Chão de peixes: o rio da memória de Lúcia Hiratsuka
Lúcia Hiratsuka, autora de Chão de peixes, fala sobre a natureza, a ancestralidade e a busca pelo simples e pelo essencial em sua obra
A curva de um capim, uma mancha nas asas de uma libélula, as pausas e os silêncios dos traços: tudo isso é fundamental em Chão de peixes, livro de Lúcia Hiratsuka enviado em julho aos leitores experientes da Taba.
“Imagens e palavras, juntos, criam uma sensação e podem reverberar no leitor”, explica a autora que, com mais de 20 livros publicados, já recebeu prêmios como o Jabuti e FNLIJ. Ela nos conta que, em seu processo criativo, pensa o texto e a imagem como elementos complementares ao sentido do livro. Resta, então, “cortar os excessos”, aquela palavra que se faz desnecessária com a presença da imagem ou vice-versa. E se pergunta: “O que é essencial nesse quintal da memória?”.
Quintal este que guia a busca pela identidade sua e de seu trabalho, com raízes bem firmadas na infância caipira e japonesa. Tudo começou no sítio de Asashi, próximo à cidade interiorana de Duartina (SP), onde aprendeu primeiro o idioma japonês. Esse descobrir-se teve continuidade no Japão, país de seus avós que visitou mais tarde para estudar o livro ilustrado e onde passou a enxergar de forma mais nítida o Brasil que se faz presente nela.
De lá vêm algumas de suas referências, que mais tarde a autora trouxe ao universo do livro ilustrado. É o caso do sumiê, uma técnica de pintura oriental milenar, que utilizou na ilustração de Chão de peixes e que ela demonstra no vídeo abaixo.

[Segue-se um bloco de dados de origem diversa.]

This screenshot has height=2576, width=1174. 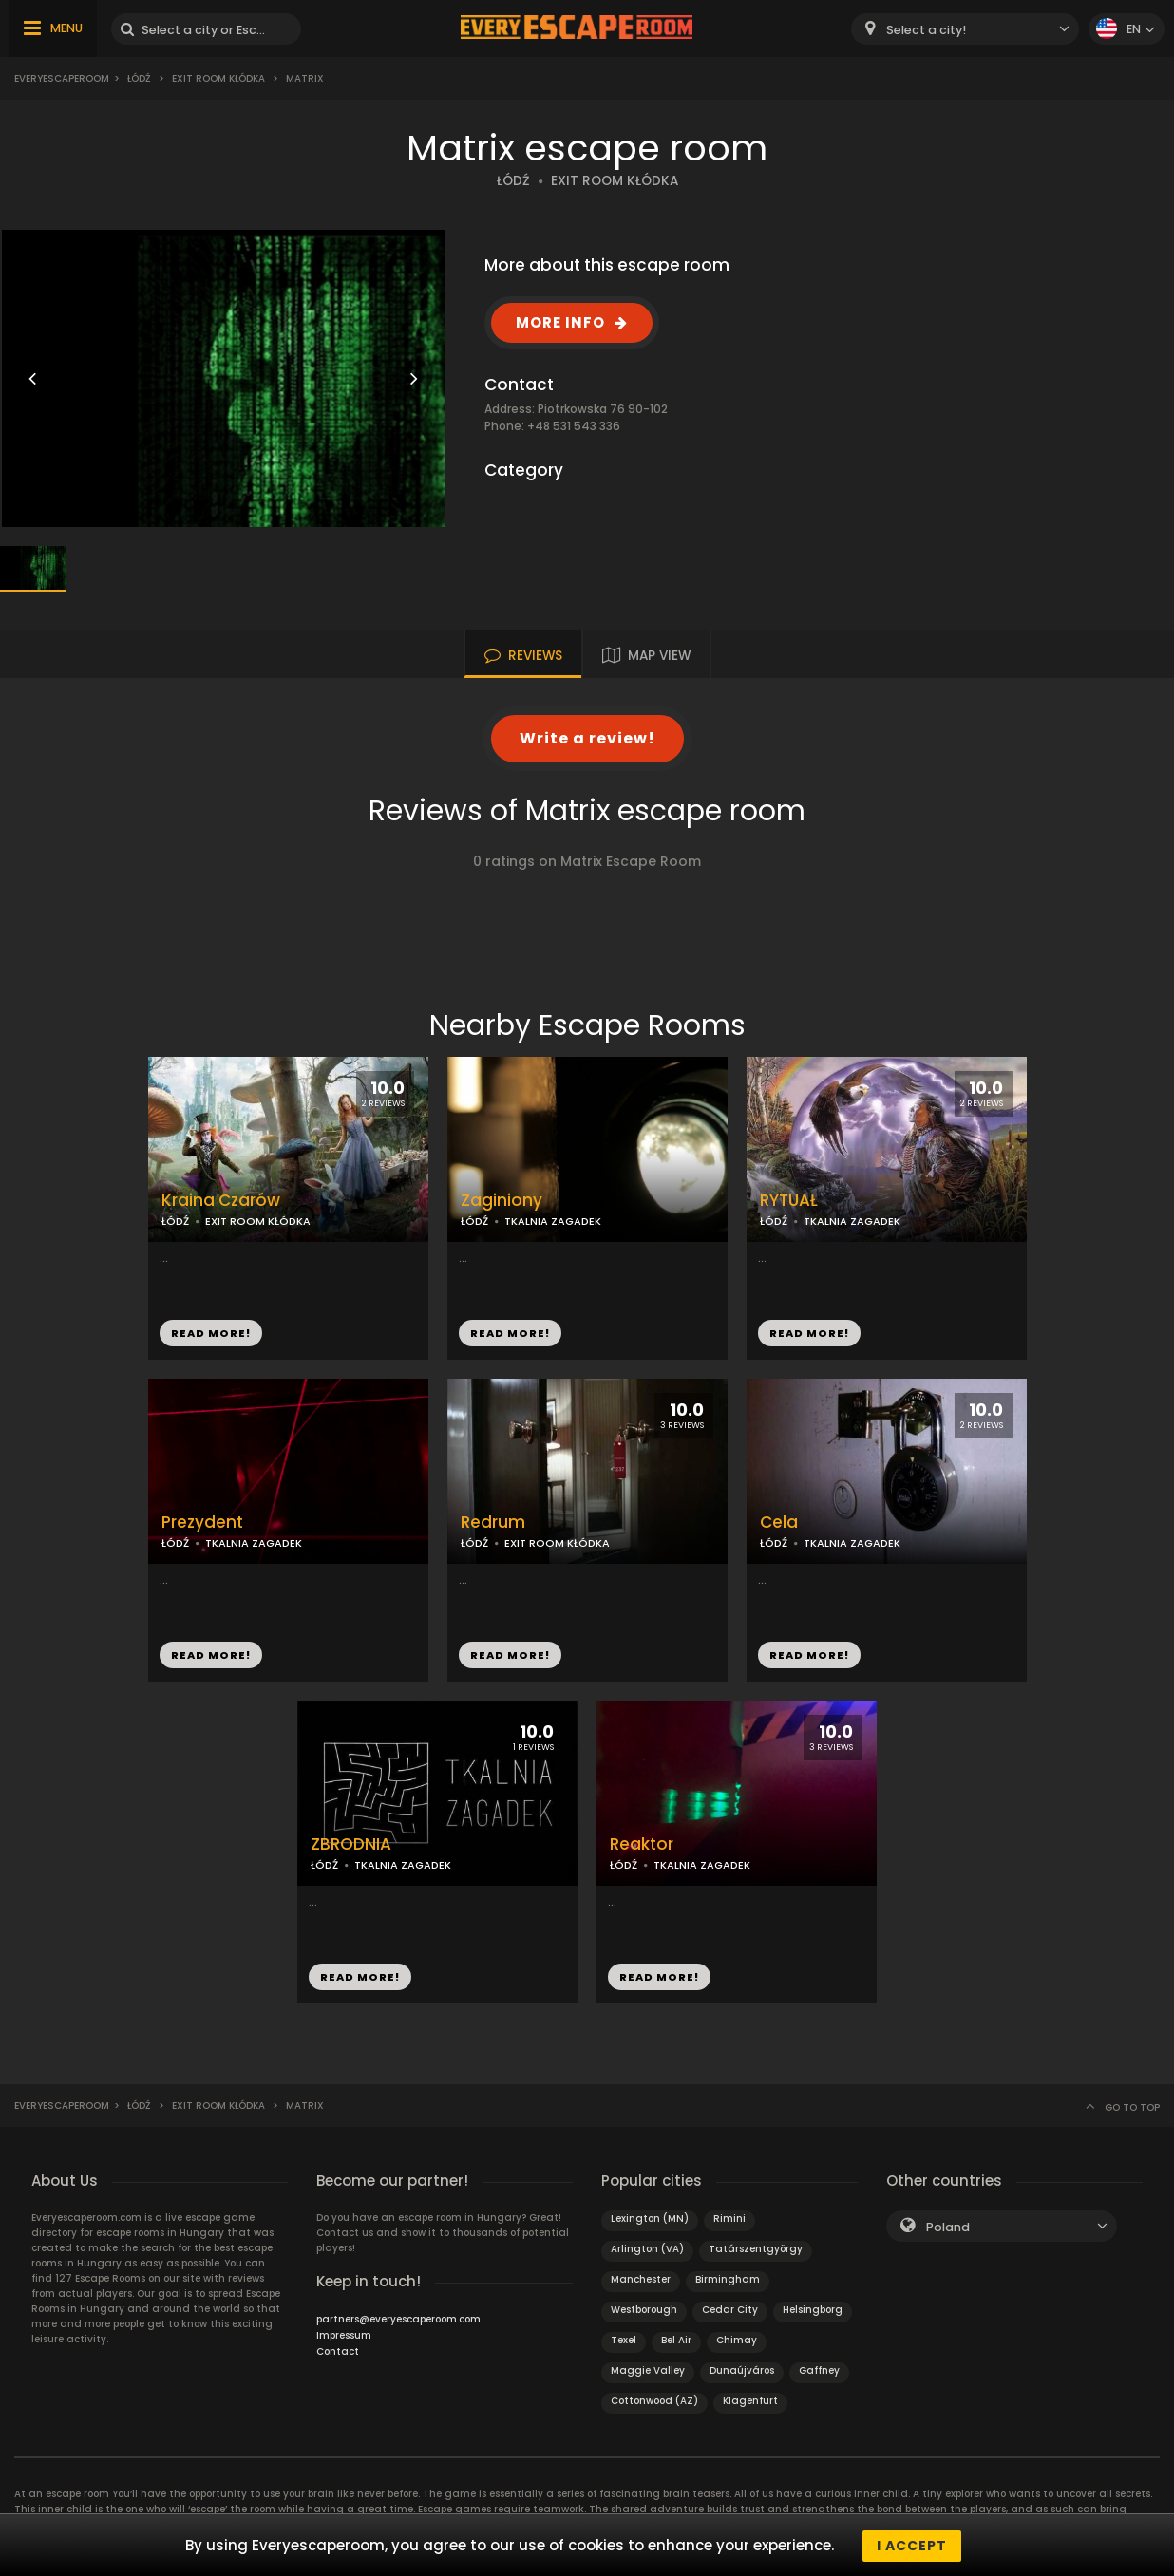 What do you see at coordinates (501, 1201) in the screenshot?
I see `Zaginiony` at bounding box center [501, 1201].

Confira a conversa completa com Lúcia Hiratsuka, autora de Chão de peixes.
Lúcia, é muito perceptível a importância da infância, da memória e da ancestralidade na sua obra, inclusive numa mistura que você já citou em outras entrevistas do caipira com o japonês. Essas questões foram sempre claras para você? Como isso foi colaborando para criar a sua “voz” na criação artística?
O sítio onde nasci e cresci tem o nome de Asahi (sol da manhã). Uma palavra japonesa, mas esse chão fica no Brasil.

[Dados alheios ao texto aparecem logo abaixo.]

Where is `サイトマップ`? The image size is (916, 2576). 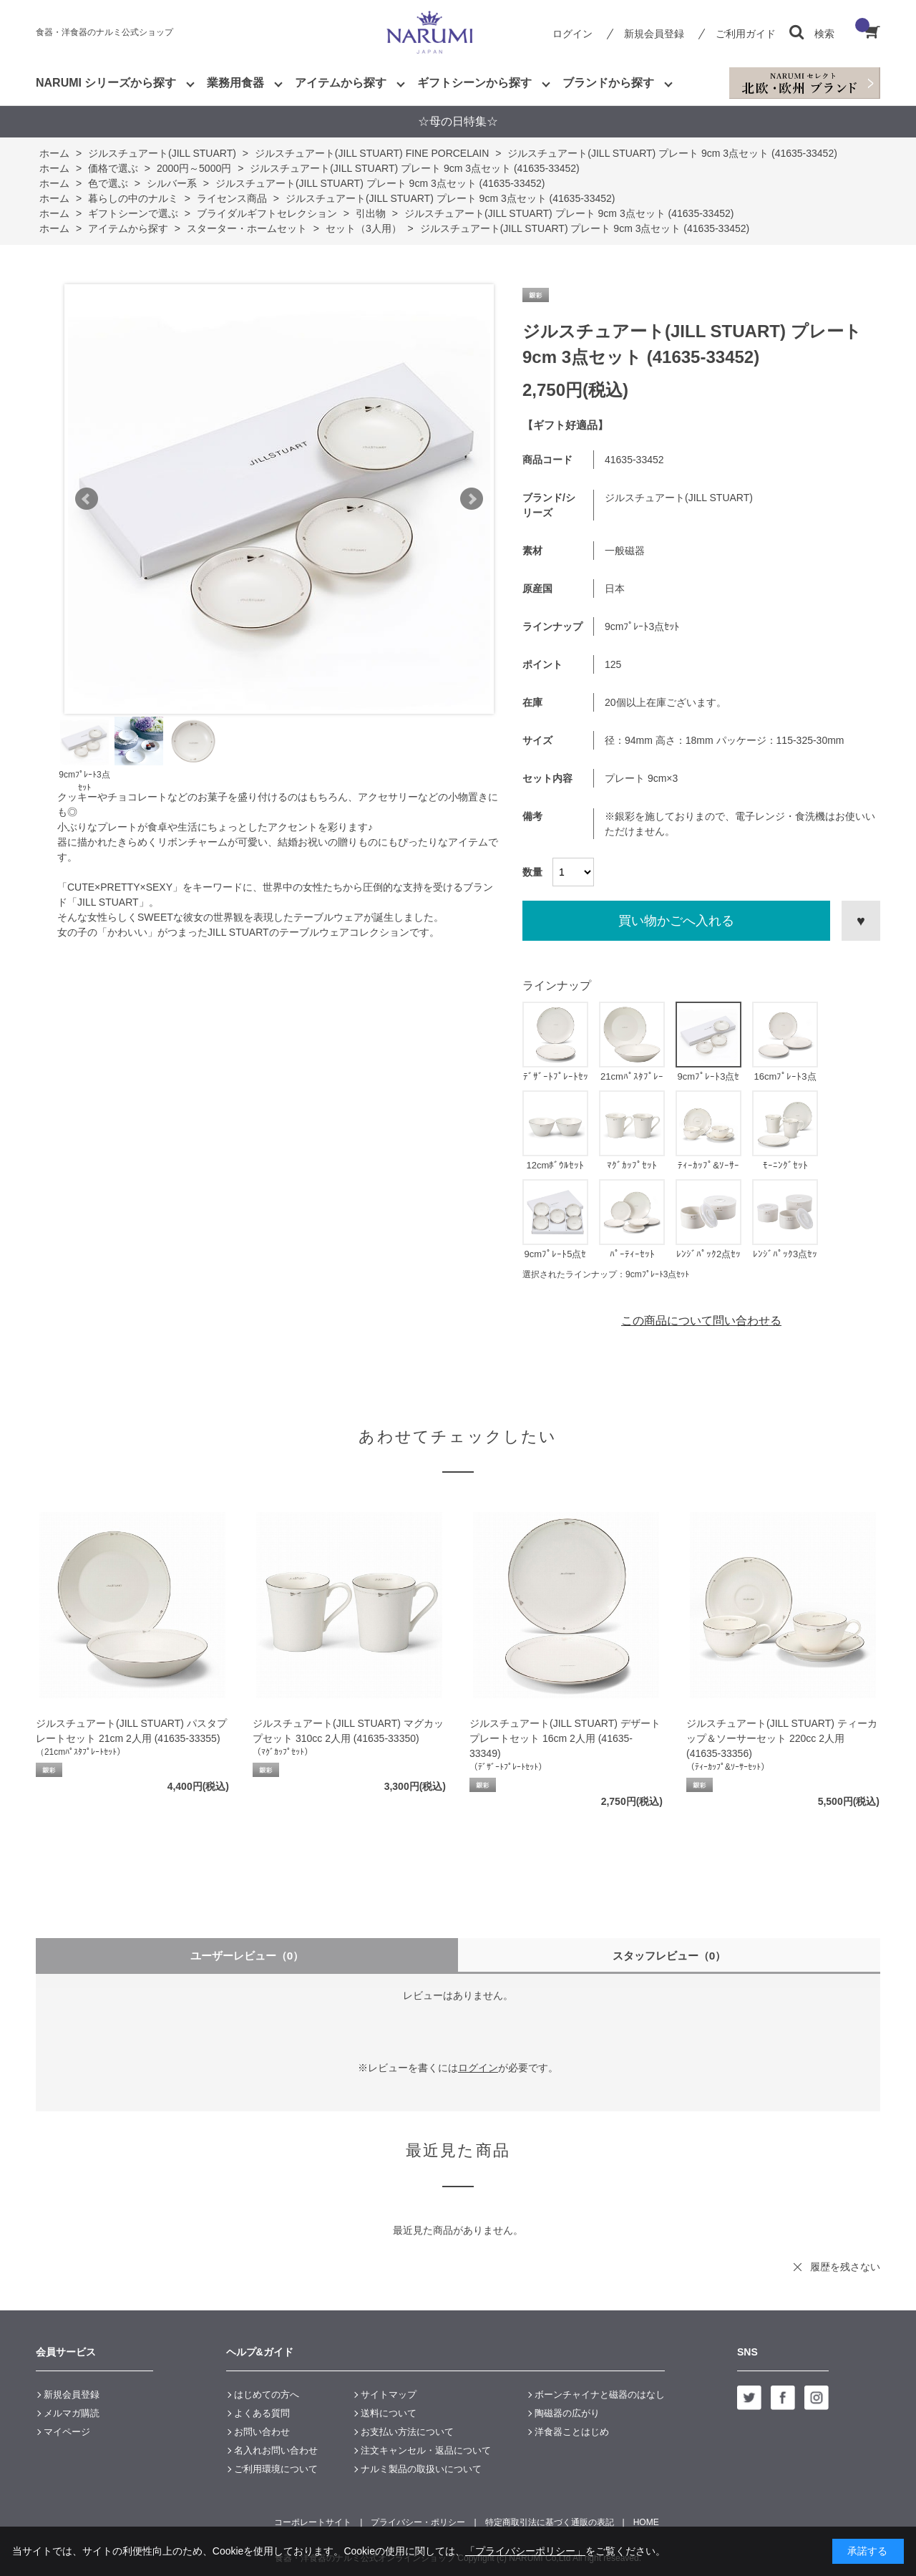 サイトマップ is located at coordinates (388, 2394).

E surgem as perguntas: quem sou eu nessa relação com o lugar, com o outro? O que me move neste momento? Sinto que a identidade vem a partir da percepção do mundo, dos sonhos, dos encontros… Conhecer o país dos meus avós também foi importante para perceber o quanto sou brasileira.

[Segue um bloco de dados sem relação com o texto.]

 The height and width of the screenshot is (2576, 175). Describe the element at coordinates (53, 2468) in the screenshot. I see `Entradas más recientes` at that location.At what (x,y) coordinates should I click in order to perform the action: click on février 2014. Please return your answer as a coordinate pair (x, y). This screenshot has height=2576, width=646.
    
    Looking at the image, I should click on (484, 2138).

A “voz” surge devagar, o fazer artístico me conecta com a minha identidade.
Você diz que, ao ilustrar seu próprio texto, aproveita para modificá-lo o quanto quiser: cortar palavras que já não são mais importantes após o processo de ilustração, por exemplo; adaptar as duas linguagens. Como é essa simplicidade que você busca? Qual é a potência dela na expressão artística?
Tento eliminar alguns ruídos, tanto nas imagens como nas palavras, para potencializar o que há de essencial. E detalhes são percebidos: a curva de um capim, uma mancha nas asas de uma libélula, ou uma pincelada que vai esmaecendo, a sonoridade, as pausas, e outros. Imagens e palavras, juntos, criam uma sensação e podem reverberar no leitor.
A natureza é outro elemento bastante presente na sua obra. Como é a sua relação com ela? Como ela se faz presente no seu processo criativo?
Eu me conecto ao meu quintal, busco imagens, sons, histórias, tudo guardado por um rio chamado memória.
No cotidiano, olho a trama de uma árvore, silhueta projetada na parede, capim na calçada, folhas secas, o formato de algum casco ou semente. São pausas que me inspiram.
Em Chão de peixes, você usa a técnica de pintura sumiê, que não é comum na ilustração de livros. Como foi essa experimentação? Quais referências foram importantes nesse seu processo?
Aprendi com o mestre Massao Okinaka. No início é preciso seguir o mestre, depois, vem a busca por um caminho pessoal. Partir de algo que desperta o olhar, por isso uma ótima entrada para a poesia.
Ao introduzir na ilustração, em alguns trabalhos, eu misturei com a aquarela.
O Chão de peixes foi um livro em que predomina o preto da tinta sumi e, mesmo quando entra cor, mantive a simplicidade.
Poderia contar a história desse livro? Como ele foi gestado? Como foi o processo de criá-lo?
Escrevi primeiro vários textos curtos, 10 ou 15 linhas, em prosa, repletos de imagens em palavras. Pintei alguns sumiês e percebi o excesso no texto. Aí veio um processo longo de cortar, e fazer as perguntas: o que é essencial nesse quintal da memória? E a relação das palavras com as imagens? E a sonoridade?
Destaco também o trabalho da designer, Debora Barbieri, que escolheu uma tipologia com todo o cuidado. E da editora Pequena Zahar, que cuidou com carinho de todo o processo da edição até a publicação.